The perfect-profile paddle
A soft plastic built to lead and lure.
The lure is the Hogy Pro Tail Paddle, and the fish make the case for it themselves — they like the paddle tails because they have the perfect baitfish profile for slow-cruising bluefin on sand eels, half-beaks, and herring. Fished on a tuna casting outfit, it’s ideal for the leading-cast game: cast it ahead of the school and swim it so it pulls away from the edge, drawing a fish to follow and commit. The technique is all finesse — a clean, leading cast and a steady swim, not a splashy presentation that spooks calm-water fish. Land each fish efficiently to keep it healthy, then hand it to the tagging work. It’s a simple, effective lure for exactly this situation: visible cruising fish that want a natural profile led to them rather than thrown at them.
The retrieve
R600 Swimbait — lead the school and swim the paddle naturally; its perfect profile draws a cruising fish to follow.

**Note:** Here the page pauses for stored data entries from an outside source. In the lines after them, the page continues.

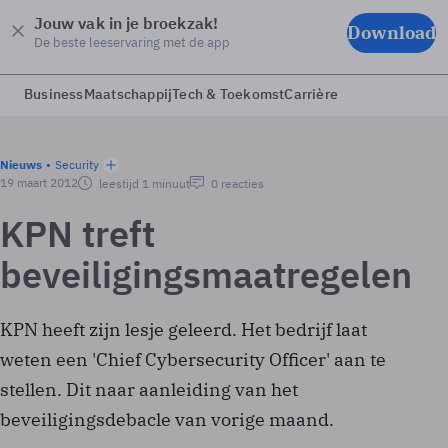
Jouw vak in je broekzak!
Download
De beste leeservaring met de app
Business
Maatschappij
Tech & Toekomst
Carrière
Nieuws
Security
19 maart 2012
leestijd 1 minuut
0 reacties
KPN treft
beveiligingsmaatregelen
KPN heeft zijn lesje geleerd. Het bedrijf laat
weten een 'Chief Cybersecurity Officer' aan te
stellen. Dit naar aanleiding van het
beveiligingsdebacle van vorige maand.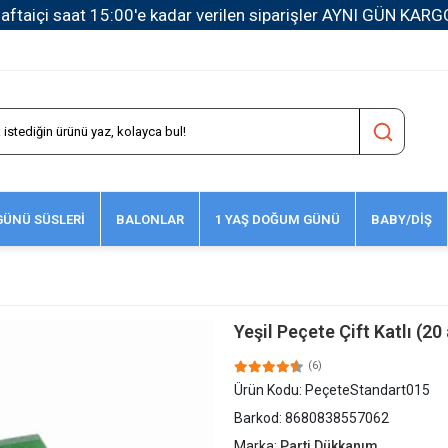
1500 TL ve
ÜNÜ SÜSLERİ
BALONLAR
1 YAŞ DOĞUM GÜNÜ
BABY/DİŞ
Yeşil Peçete Çift Katlı (20
(6)
Ürün Kodu:
PeçeteStandart015
Barkod:
8680838557062
Marka:
Parti Dükkanım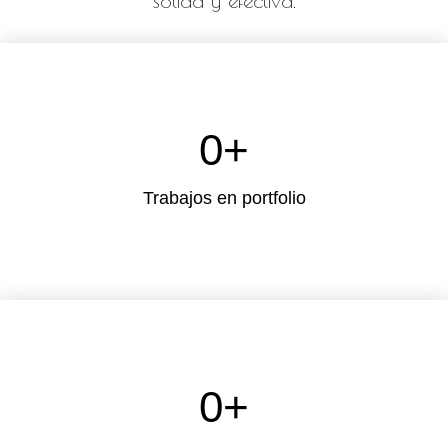
sólida y efectiva.
0
+
Trabajos en portfolio
0
+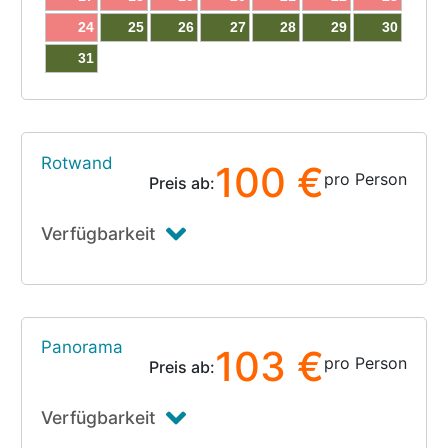
24
25
26
27
28
29
30
31
Rotwand
100 €
pro Person
Preis ab:
Verfügbarkeit
Panorama
103 €
pro Person
Preis ab:
Verfügbarkeit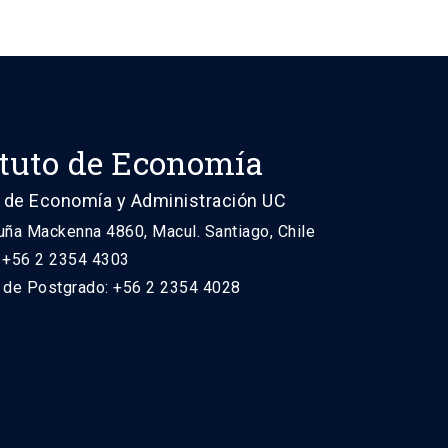
ituto de Economía
 de Economía y Administración UC
uña Mackenna 4860, Macul. Santiago, Chile
: +56 2 2354 4303
n de Postgrado: +56 2 2354 4028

The pull-away (R1602) — swim the paddle off the school’s edge so one or two fish vector off and commit, away from the spooky pack.
Outfit
The decision at a glance
Step 1 framed it: late-summer cruising bluefin, sight-cast with a research purpose. Step 2 set the conditions: flat-calm water and spooky fish that demand finesse. Step 3 delivered the unlock: lead the school and pull the bait away to draw a follower. Step 4 built the approach: idle in gently, lead the cast, fight clean, and tag. Step 5 closed it out: a perfect-profile Pro Tail Paddle and careful handling for healthy, tagged releases. The code at The Star is to fish with purpose — sight-cast cleanly, land fish efficiently, and release them strong, contributing to the science that keeps this fishery around for the next generation.